“After going through the report, I don’t find any evidence of criminal activity to pursue,” First Judicial District Attorney General Tony Clark said.
The comptroller’s office issued the report last week, finding a cash shortage of $9,516.
Clark said the report makes clear that the former director of the shelter had distributed $6,682 to the Friends of the Elizabethton/Carter County Animal Shelter because that organization had paid for veterinary services prior to dogs and cats being rescued.
Clark said the proper procedure would have been for those funds to have been sent through the Carter County Trustee’s Office so the reimbursement would have been properly accounted. He said there was a small amount of money that could not be accounted for.
The district attorney general said the finding in the report that came closest to a crime were allegations that some people had turned their pets into the shelter to take advantage of free or low-cost veterinarian services. Once at the shelter, the animals would receive services and inoculations at taxpayer expense, then were readopted by their former owners.

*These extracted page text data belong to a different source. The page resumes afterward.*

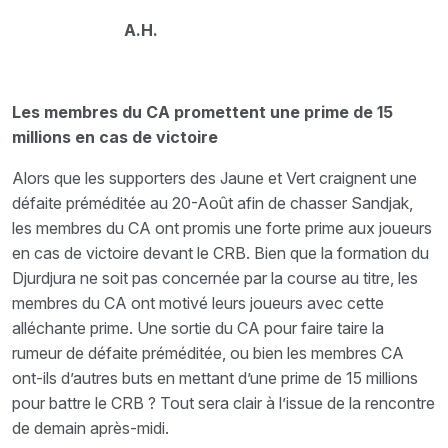
A.H.
Les membres du CA promettent une prime de 15
millions en cas de victoire
Alors que les supporters des Jaune et Vert craignent une
défaite préméditée au 20-Août afin de chasser Sandjak,
les membres du CA ont promis une forte prime aux joueurs
en cas de victoire devant le CRB. Bien que la formation du
Djurdjura ne soit pas concernée par la course au titre, les
membres du CA ont motivé leurs joueurs avec cette
alléchante prime. Une sortie du CA pour faire taire la
rumeur de défaite préméditée, ou bien les membres CA
ont-ils d’autres buts en mettant d’une prime de 15 millions
pour battre le CRB ? Tout sera clair à l’issue de la rencontre
de demain après-midi.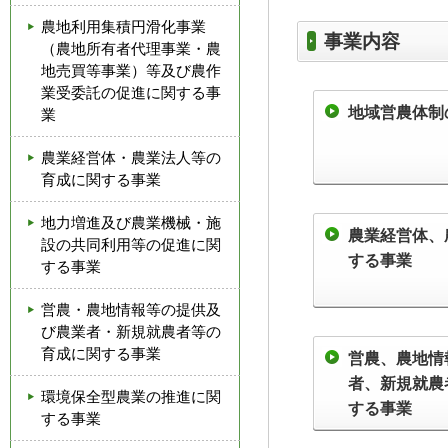
農地利用集積円滑化事業
事業内容
（農地所有者代理事業・農
地売買等事業）等及び農作
業受委託の促進に関する事
地域営農体制
業
農業経営体・農業法人等の
育成に関する事業
地力増進及び農業機械・施
農業経営体、
設の共同利用等の促進に関
する事業
する事業
営農・農地情報等の提供及
び農業者・新規就農者等の
育成に関する事業
営農、農地情
者、新規就農
環境保全型農業の推進に関
する事業
する事業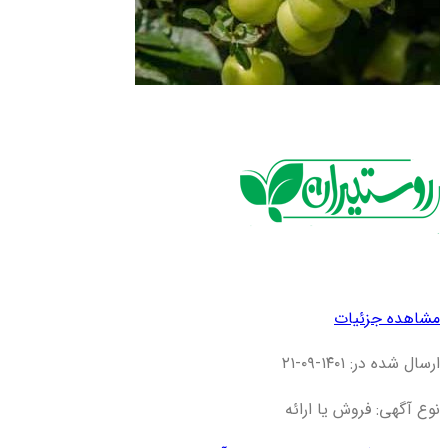
مشاهده جزئیات
ارسال شده در: ۱۴۰۱-۰۹-۲۱
نوع آگهی: فروش یا ارائه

Clark said there could have been a case of fraud, but the charge would probably have been a misdemeanor theft over $100. Even that could not have been prosecuted in most cases, because the statute of limitations had expired, Clark said.
The comptroller’s investigation took about 18 months to complete after Carter County Mayor Leon Humphrey requested it during the summer of 2016, when his office took direct control of the shelter during a feline epidemic.
Clark said he met with investigators four or five times. He said the investigation had a large amount of documents to go over and the comptroller’s office was understaffed.
Although the comptroller’s report will result in no criminal charges, Humphrey is still investigating the shelter not only in Tennessee, but in other states where the dogs and cats from the shelter may have been adopted.